Stored data:

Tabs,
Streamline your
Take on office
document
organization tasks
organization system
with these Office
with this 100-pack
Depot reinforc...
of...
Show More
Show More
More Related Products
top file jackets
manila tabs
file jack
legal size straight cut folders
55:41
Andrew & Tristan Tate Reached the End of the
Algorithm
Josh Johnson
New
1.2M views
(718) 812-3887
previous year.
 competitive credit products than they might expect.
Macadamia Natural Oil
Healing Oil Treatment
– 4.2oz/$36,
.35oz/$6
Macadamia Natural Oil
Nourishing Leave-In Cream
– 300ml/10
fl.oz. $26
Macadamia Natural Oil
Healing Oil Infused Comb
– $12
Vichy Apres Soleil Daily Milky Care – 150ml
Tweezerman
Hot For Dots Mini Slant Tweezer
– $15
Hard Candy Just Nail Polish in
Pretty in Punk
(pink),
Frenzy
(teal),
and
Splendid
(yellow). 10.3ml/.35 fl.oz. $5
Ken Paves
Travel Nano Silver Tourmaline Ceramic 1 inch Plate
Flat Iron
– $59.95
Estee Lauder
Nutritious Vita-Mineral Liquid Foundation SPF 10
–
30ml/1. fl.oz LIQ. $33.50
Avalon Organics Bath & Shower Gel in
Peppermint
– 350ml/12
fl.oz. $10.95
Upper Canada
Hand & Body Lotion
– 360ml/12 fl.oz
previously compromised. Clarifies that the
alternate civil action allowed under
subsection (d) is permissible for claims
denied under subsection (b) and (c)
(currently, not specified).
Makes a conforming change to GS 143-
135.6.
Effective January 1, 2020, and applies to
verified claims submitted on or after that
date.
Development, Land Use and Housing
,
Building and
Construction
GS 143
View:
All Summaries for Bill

WORK TO BE COMPLETED: Look over the records above and copy each line that includes the string "Healing".

YOUR RESPONSE:
Healing Oil Treatment
Healing Oil Infused Comb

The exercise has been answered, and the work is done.